**Task directions**
The output is the lines below from the one with "Strubergasse 26 - Raum 308, Str" through the one with "Mercados: el dólar mayorista roza los", both included, printed exactly and with no other line.

□ □ □

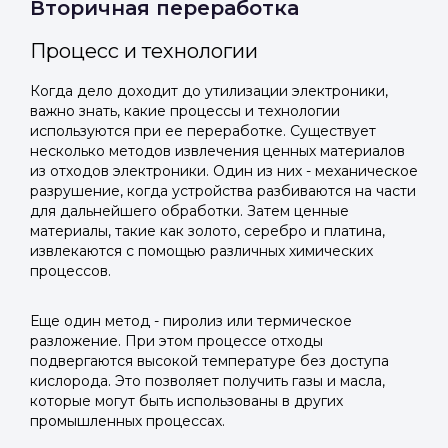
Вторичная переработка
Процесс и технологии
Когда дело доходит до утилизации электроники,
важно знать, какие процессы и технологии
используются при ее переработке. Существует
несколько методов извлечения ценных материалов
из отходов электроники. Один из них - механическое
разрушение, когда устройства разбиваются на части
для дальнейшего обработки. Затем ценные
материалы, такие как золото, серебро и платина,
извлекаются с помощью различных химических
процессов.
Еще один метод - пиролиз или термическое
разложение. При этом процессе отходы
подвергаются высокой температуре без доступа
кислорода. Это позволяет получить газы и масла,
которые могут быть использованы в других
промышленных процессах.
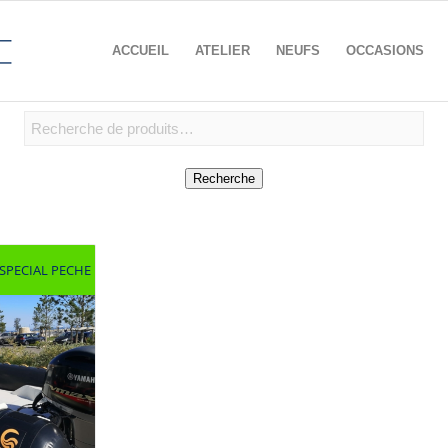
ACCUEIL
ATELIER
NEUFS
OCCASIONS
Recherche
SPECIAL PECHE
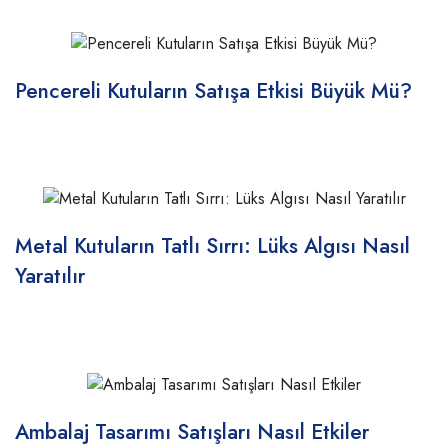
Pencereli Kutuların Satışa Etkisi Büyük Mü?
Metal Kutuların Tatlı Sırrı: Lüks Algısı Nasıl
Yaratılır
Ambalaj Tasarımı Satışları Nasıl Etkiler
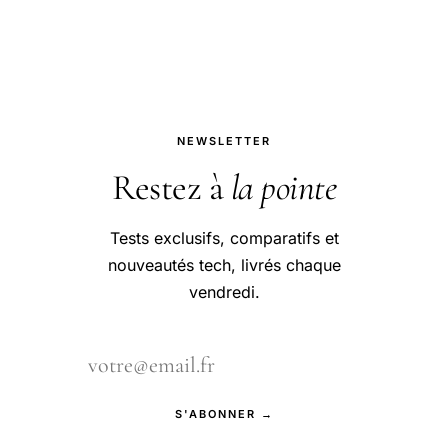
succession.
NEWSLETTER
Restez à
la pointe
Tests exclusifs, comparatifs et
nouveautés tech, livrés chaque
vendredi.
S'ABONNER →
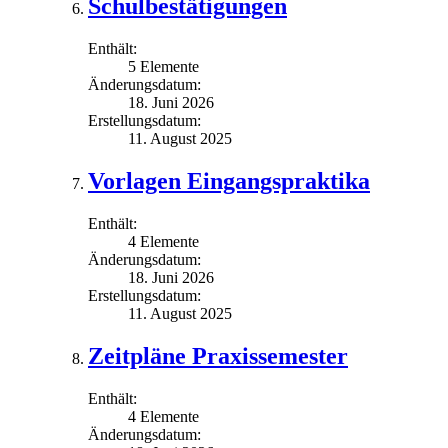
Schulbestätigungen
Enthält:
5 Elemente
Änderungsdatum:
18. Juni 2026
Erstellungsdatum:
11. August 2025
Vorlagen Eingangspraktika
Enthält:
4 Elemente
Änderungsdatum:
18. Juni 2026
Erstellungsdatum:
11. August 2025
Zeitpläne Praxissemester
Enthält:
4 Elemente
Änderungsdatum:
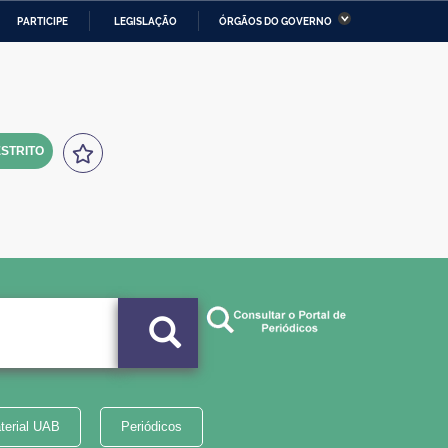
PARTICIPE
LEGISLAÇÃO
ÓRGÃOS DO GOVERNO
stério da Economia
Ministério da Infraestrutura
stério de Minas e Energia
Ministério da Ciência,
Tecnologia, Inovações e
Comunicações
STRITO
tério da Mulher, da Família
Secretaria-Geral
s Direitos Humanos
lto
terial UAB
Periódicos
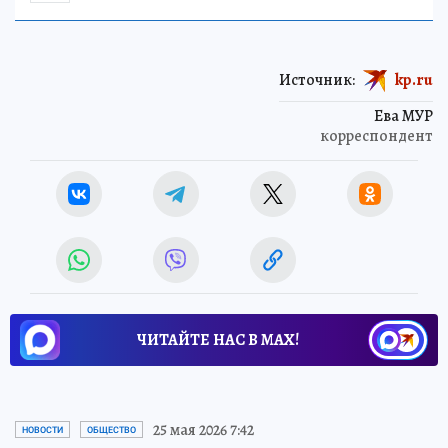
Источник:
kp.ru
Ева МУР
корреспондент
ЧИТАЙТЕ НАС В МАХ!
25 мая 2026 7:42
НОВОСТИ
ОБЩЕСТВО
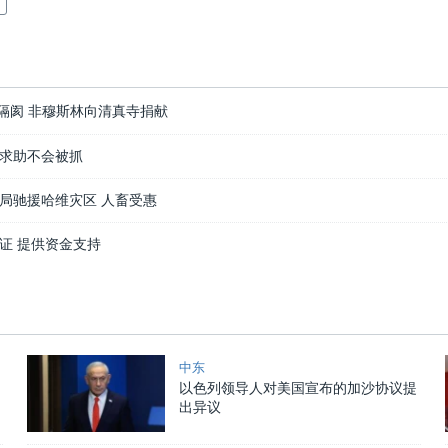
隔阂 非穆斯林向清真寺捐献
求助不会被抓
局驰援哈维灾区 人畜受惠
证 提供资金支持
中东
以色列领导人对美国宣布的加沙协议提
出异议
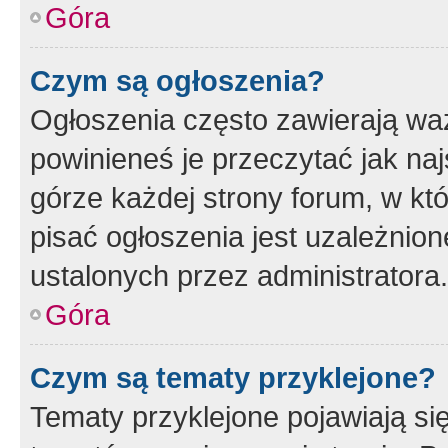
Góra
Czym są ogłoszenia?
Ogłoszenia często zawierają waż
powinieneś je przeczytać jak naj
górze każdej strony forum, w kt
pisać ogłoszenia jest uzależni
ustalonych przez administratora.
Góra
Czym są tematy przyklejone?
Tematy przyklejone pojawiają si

□ □ □

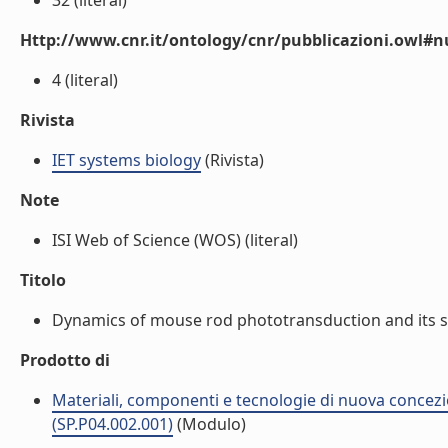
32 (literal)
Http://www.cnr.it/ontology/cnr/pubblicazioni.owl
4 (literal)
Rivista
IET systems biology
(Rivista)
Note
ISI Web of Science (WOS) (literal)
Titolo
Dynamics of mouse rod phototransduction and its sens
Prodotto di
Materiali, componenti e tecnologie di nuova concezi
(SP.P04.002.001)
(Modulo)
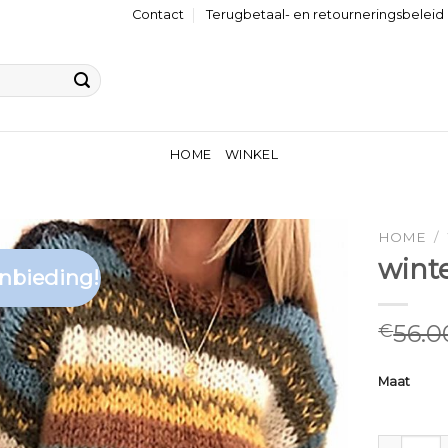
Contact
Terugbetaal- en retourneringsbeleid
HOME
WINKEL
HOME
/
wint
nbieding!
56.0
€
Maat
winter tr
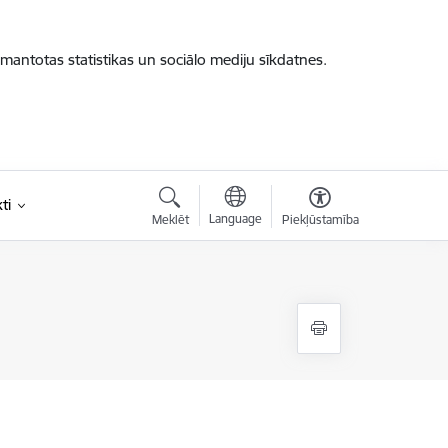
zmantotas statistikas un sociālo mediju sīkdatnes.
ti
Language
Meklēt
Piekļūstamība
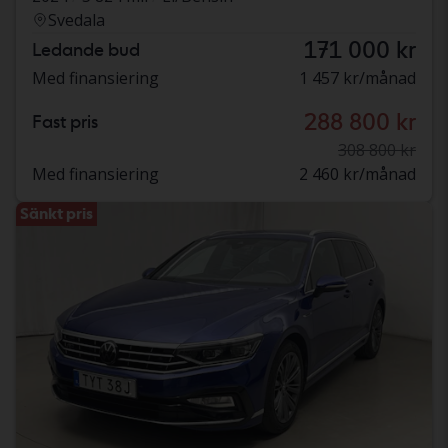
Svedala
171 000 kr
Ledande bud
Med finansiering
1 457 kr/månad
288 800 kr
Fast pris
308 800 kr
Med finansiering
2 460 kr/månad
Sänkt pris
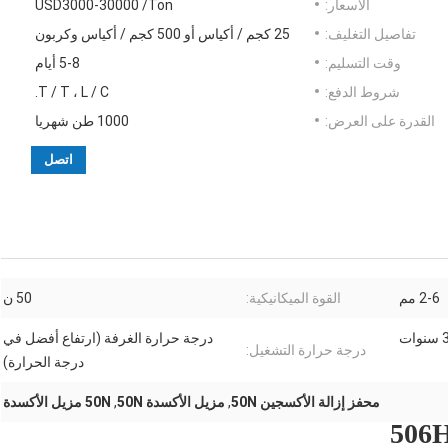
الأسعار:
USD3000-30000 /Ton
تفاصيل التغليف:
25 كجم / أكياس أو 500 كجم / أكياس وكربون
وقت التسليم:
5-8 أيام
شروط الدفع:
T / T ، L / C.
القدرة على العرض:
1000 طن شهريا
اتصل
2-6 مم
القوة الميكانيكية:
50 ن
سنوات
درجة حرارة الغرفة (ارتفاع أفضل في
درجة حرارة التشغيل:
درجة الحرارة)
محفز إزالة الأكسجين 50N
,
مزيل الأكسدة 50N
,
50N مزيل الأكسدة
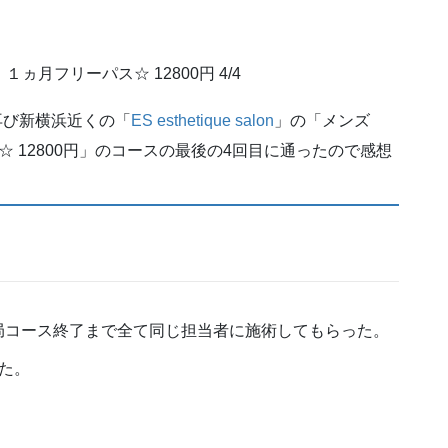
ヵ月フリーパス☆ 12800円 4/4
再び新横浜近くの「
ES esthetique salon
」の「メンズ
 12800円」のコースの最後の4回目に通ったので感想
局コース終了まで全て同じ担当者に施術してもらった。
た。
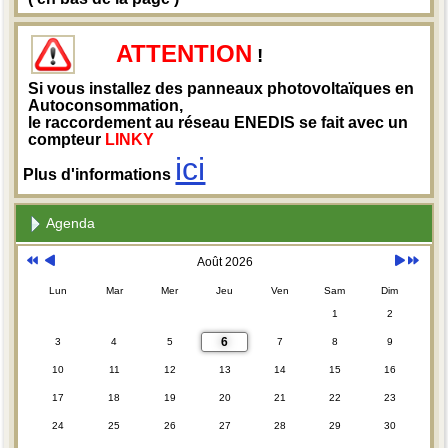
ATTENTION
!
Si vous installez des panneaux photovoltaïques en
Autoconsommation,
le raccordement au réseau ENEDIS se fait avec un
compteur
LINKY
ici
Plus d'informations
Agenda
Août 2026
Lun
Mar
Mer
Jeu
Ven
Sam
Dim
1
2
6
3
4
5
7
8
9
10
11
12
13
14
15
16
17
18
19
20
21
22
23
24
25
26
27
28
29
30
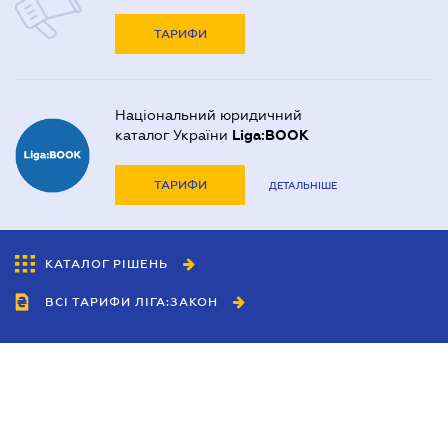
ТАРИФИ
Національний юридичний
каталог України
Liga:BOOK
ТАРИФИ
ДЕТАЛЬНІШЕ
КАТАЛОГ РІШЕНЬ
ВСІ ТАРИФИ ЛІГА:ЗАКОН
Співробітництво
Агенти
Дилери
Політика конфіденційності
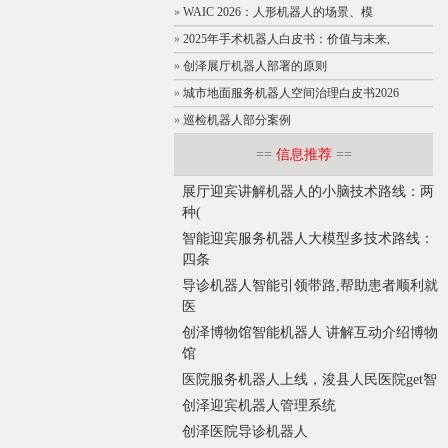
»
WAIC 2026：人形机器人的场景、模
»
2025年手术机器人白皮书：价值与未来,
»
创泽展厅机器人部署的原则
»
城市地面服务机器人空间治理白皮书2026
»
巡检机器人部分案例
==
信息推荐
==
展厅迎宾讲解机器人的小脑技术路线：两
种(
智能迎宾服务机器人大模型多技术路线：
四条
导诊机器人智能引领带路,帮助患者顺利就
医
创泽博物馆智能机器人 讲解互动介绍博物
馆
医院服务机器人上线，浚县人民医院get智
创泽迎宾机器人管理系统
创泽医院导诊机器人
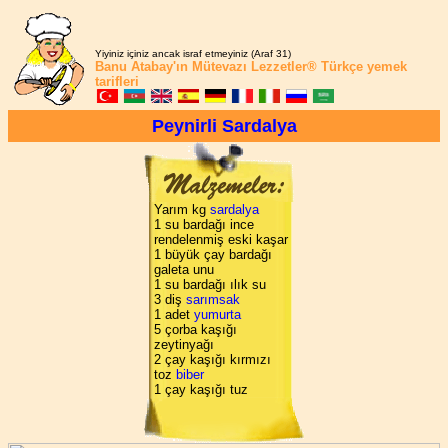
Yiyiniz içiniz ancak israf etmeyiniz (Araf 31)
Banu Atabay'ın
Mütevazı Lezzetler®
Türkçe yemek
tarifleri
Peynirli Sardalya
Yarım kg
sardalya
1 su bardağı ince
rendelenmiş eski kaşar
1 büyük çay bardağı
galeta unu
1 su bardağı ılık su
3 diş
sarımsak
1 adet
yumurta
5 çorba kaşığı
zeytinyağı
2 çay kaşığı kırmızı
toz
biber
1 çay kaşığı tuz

□ □ □

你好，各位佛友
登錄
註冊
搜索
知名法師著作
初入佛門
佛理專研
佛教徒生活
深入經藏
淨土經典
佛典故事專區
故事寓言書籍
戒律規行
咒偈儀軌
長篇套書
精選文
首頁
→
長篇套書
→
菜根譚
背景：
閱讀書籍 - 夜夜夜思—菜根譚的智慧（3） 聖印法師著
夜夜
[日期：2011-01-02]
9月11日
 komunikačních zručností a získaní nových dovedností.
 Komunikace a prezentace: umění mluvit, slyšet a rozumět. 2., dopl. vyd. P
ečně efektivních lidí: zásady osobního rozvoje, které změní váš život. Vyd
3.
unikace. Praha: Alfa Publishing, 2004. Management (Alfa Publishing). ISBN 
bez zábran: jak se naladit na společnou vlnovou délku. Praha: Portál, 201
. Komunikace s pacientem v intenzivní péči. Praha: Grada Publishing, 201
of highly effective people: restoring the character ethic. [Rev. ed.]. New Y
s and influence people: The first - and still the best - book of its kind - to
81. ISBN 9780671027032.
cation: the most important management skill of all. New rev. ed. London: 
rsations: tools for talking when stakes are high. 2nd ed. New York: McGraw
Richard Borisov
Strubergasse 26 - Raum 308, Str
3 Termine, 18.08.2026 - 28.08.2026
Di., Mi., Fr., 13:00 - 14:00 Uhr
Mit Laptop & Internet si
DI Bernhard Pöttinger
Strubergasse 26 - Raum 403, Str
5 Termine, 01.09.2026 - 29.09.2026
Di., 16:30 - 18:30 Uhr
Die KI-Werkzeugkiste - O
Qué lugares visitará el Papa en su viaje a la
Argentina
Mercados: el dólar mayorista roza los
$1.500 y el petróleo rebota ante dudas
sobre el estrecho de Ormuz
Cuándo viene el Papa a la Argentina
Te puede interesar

□ □ □

**Worked solution**
Strubergasse 26 - Raum 308, Str
3 Termine, 18.08.2026 - 28.08.2026
Di., Mi., Fr., 13:00 - 14:00 Uhr
Mit Laptop & Internet si
DI Bernhard Pöttinger
Strubergasse 26 - Raum 403, Str
5 Termine, 01.09.2026 - 29.09.2026
Di., 16:30 - 18:30 Uhr
Die KI-Werkzeugkiste - O
Qué lugares visitará el Papa en su viaje a la
Argentina
Mercados: el dólar mayorista roza los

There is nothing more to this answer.